Either way, those are easy things to replace and aren't that expensive, especially if you do them yourself.
***As for the steering box ... when you're ready to attack that, PM me. I just got done with that PITA on mine.
Just go "a la carte" and you should be okay.
#17
Seasoned Member
$70-100 is about the range for a standard rear-wheel-drive alignment. Your pictures look like an average on-road vehicle to me. There are three aspects of a front axle alignment of which only two are adjustable on yours; Caster and Toe.

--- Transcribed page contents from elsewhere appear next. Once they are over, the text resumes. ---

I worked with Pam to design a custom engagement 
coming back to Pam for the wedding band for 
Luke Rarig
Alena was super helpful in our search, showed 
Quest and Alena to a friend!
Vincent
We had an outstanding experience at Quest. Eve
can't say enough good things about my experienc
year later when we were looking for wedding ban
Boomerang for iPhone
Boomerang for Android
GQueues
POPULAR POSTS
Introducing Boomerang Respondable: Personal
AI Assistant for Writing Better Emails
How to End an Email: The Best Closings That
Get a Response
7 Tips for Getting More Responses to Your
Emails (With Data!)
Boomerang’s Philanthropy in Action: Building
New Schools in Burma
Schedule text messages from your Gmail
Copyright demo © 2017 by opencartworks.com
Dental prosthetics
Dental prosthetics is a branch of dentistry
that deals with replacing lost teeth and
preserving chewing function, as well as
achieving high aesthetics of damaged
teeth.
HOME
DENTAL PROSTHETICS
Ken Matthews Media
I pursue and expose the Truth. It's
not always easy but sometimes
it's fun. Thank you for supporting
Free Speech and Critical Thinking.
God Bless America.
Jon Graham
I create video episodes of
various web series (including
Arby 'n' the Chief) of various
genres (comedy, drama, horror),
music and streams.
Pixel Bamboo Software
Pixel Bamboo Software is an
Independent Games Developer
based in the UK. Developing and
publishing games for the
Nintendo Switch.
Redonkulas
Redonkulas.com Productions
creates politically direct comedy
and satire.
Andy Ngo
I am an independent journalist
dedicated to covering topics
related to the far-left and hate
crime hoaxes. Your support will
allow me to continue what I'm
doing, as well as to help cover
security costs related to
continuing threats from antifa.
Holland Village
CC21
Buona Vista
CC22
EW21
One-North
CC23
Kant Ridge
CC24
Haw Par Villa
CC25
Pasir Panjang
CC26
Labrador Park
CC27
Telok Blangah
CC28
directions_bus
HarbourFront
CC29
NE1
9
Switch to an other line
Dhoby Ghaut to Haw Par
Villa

Your Jeep, if I recall, has offset-headed bolts that adjust caster. My '87 uses shims instead. I also live in the northeast. So, for my model year, it wouldn't be unusual for an alignment to cost more if it hadn't been done for a few years because the shims are rusted and frozen in place, assuming the two nuts on the back of the lower control arm bracket where the shims are inserted aren't seized. My Dodge Ram 2500 has the same design as your caster adjustment. And, those bolts seize after a few years of road salt. However, the caster shouldn't need much adjusting unless the control arms bent for whatever reason, the contro arm bushings are worn, or lots of other issues, necessitating repairing the problem first. The toe can change as your vehicle ages-- the coil springs settle causing the tires to point outward in front, and the steering center changes as the tie rod angle becomes shallow, all due to the nature of the geometry of its steering. The caster might change slightly negative as the rear springs settle, but shouldn't be that far off.

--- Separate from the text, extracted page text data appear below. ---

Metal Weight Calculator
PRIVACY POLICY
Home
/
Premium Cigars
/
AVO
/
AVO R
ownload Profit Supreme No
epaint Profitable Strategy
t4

The rear is a solid axle with leaf springs, and thus isn't meant to be adjusted. It is close from the factory, but not perfect. If the rear is that bad, something is wrong. Vehicles with independent rear suspensions might have adjustments in the rear.
While an alignment can help a lot, it can not fix other mechanical issues.

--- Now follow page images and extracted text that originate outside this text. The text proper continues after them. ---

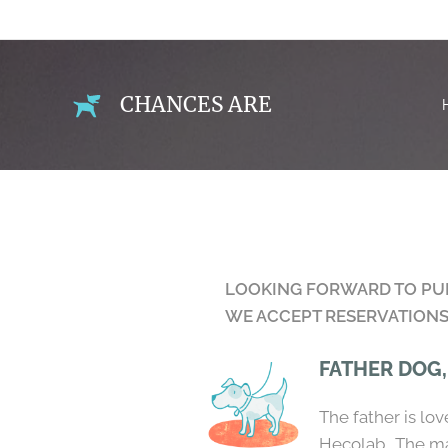
CHANCES ARE
LOOKING FORWARD TO PUPP
WE ACCEPT RESERVATIONS 
FATHER DOG
The father is lo
Hecolab. The ma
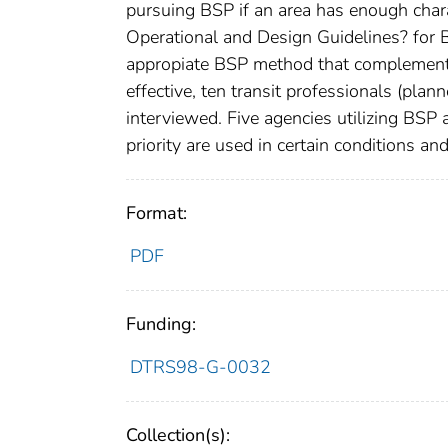
pursuing BSP if an area has enough charac
Operational and Design Guidelines? for 
appropiate BSP method that complements
effective, ten transit professionals (plan
interviewed. Five agencies utilizing BSP
priority are used in certain conditions 
Format:
PDF
Funding:
DTRS98-G-0032
Collection(s):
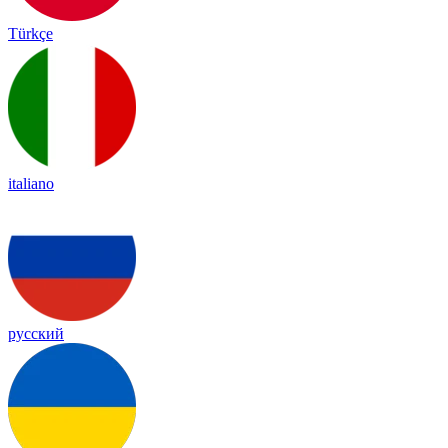
Türkçe
italiano
русский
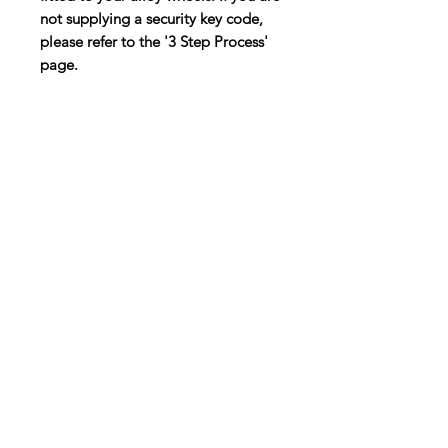
not supplying a security key code,
please refer to the '3 Step Process'
page.
Customer Service
Contact Us >
info@lwnk.co.u
k
Locking Wheel Nut Key |
No Code
Required
™
Lichfield Business Village | The Friary | Lichfield | WS13 6QG
Please note this address is not a collection or return
address
© 2025 | LWNK | All rights reserved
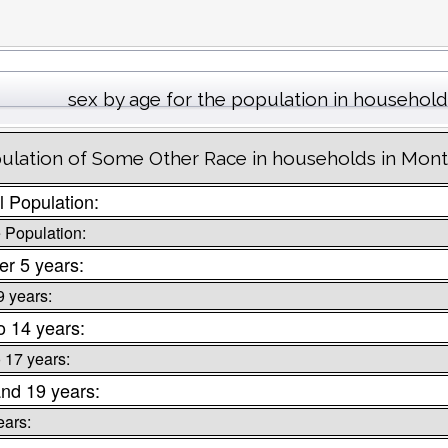
sex by age for the population in household
ulation of Some Other Race in households in Mon
l Population:
 Population:
r 5 years:
9 years:
o 14 years:
o 17 years:
nd 19 years:
ears:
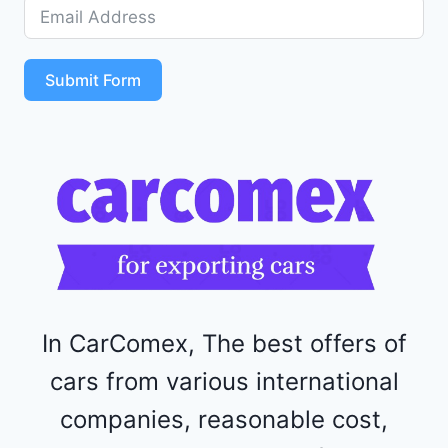
D
5
S
T
Submit Form
4
R
F
1
1
5
2
4
4
In CarComex, The best offers of
cars from various international
companies, reasonable cost,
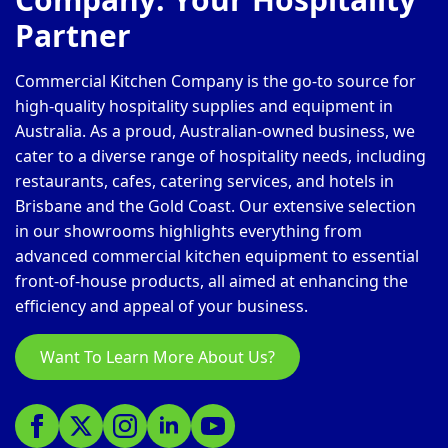
Partner
Commercial Kitchen Company is the go-to source for
high-quality hospitality supplies and equipment in
Australia. As a proud, Australian-owned business, we
cater to a diverse range of hospitality needs, including
restaurants, cafes, catering services, and hotels in
Brisbane and the Gold Coast. Our extensive selection
in our showrooms highlights everything from
advanced commercial kitchen equipment to essential
front-of-house products, all aimed at enhancing the
efficiency and appeal of your business.
Want To Learn More About Us?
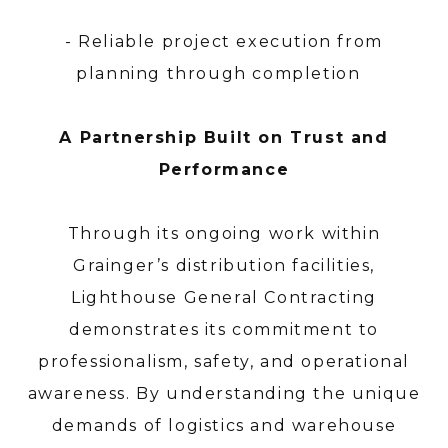
- Reliable project execution from
planning through completion
A Partnership Built on Trust and
Performance
Through its ongoing work within
Grainger’s distribution facilities,
Lighthouse General Contracting
demonstrates its commitment to
professionalism, safety, and operational
awareness. By understanding the unique
demands of logistics and warehouse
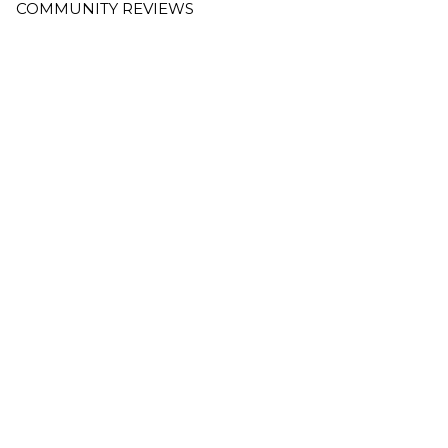
COMMUNITY REVIEWS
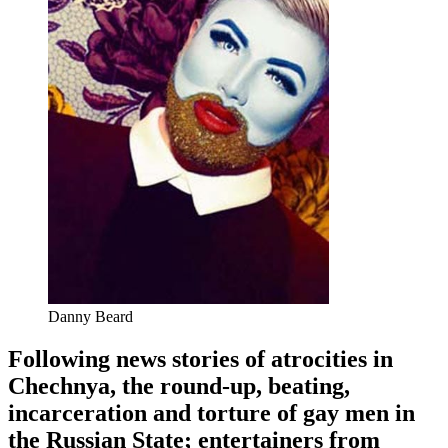
Danny Beard
Following news stories of atrocities in
Chechnya, the round-up, beating,
incarceration and torture of gay men in
the Russian State; entertainers from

Your Jeep, if I recall, has offset-headed bolts that adjust caster. My '87 uses shims instead. I also live in the northeast. So, for my model year, it wouldn't be unusual for an alignment to cost more if it hadn't been done for a few years because the shims are rusted and frozen in place, assuming the two nuts on the back of the lower control arm bracket where the shims are inserted aren't seized. My Dodge Ram 2500 has the same design as your caster adjustment. And, those bolts seize after a few years of road salt. However, the caster shouldn't need much adjusting unless the control arms bent for whatever reason, the contro arm bushings are worn, or lots of other issues, necessitating repairing the problem first. The toe can change as your vehicle ages-- the coil springs settle causing the tires to point outward in front, and the steering center changes as the tie rod angle becomes shallow, all due to the nature of the geometry of its steering. The caster might change slightly negative as the rear springs settle, but shouldn't be that far off.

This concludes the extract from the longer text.